Alasania smiled broadly and gave his trademark thumbs-up to reporters after casting his ballot.

"I feel great," he said. "The weather is beautiful and I am sure turnout will be high. I am certain the elections will proceed normally. I voted for change."

The soft-spoken Alasania, who won plaudits in Western capitals for his calming presence during the war with Russia, quit his UN post in December 2008 over opposition to Saakashvili's policies. Since then he has sought to establish himself as a mainstream alternative to both Saakashvili and Georgia’s noisy and often rambunctious opposition.

He is widely expected to run for president in 2013.

Prior to the vote, public opinion polls showed a clear advantage for Ugulava in Tbilisi and for the ruling United National Movement across the country.

Speaking to RFE/RL on the eve of the vote, Alasania called the election "a test for democracy in Georgia." Alasania said he was not concerned by his weak showing in public opinion polls. He added that there were "a lot of silent voters" -- particularly young first-time voters -- who would come to the polls to support him.

WATCH: Georgian President Mikheil Saakashvili casts his ballot, praises the vote, and predicts victory for the ruling United National Movement:

"I'm confident and I am very optimistic. Throughout all the meetings I had [with voters] over the past month and a half, I feel that we defeated the pessimism that was in society ahead of these elections," he said.

"More people now are saying they will come out to vote and participate. More people understand how important these elections are to begin changes here on the local level and then on the central level."

'Back On Track'

Speaking to reporters after voting in the afternoon, Saakashvili called the elections "the best since independence" and confidently predicted victory for the United National Movement.

"Georgia is back on the European track. Georgia is back on the economic development track," he said. "We have performed almost miracles in this area.
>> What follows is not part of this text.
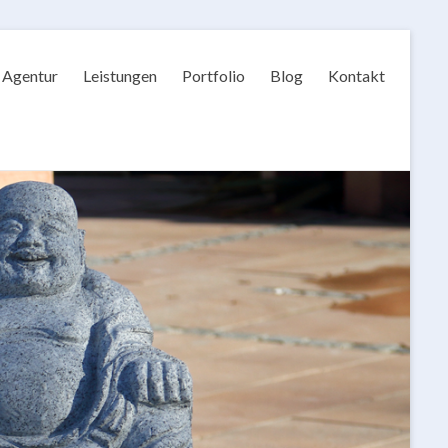
Agentur
Leistungen
Portfolio
Blog
Kontakt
We have the freest electoral system and democracy in this part of the world, and we are very proud."

The vote was closely watched, with hundreds of international observers from the European Union and the Organization for Security and Cooperation in Europe (OSCE) monitoring the polls.

The Election Media Center, a monitoring group set up by three local watchdogs – Transparency International, the Georgian Young Lawyers Association, and the International Society for Fair Elections – released a statement ahead of the poll saying that there were "fewer violations" in terms of voter intimidation in the run-up to the vote than in previous elections.

The report said the Georgian authorities were striving to “gain a positive assessment from the international community” but noted that reports of voter and candidate intimidation were more frequent in the regions than in Tbilisi.

Opposition candidates in the Tbilisi mayoral race have complained that the threshold for winning the election outright in the first round -- avoiding a runoff -- was set by authorities at just 30 percent – a move they say clearly favors the incumbent.

The ruling United National Movement and the Christian Democrats, a self-styled opposition party that often supports the government, announced on May 29 that they had hired buses to bring their supporters to polling stations.

A similar practice during parliamentary and presidential elections in 2008 led to allegations of so-called “merry-go-round voting,” in which voters were ferried to cast several ballots at various polling stations. Representatives of the ruling party deny the allegation and insist that the process will be transparent.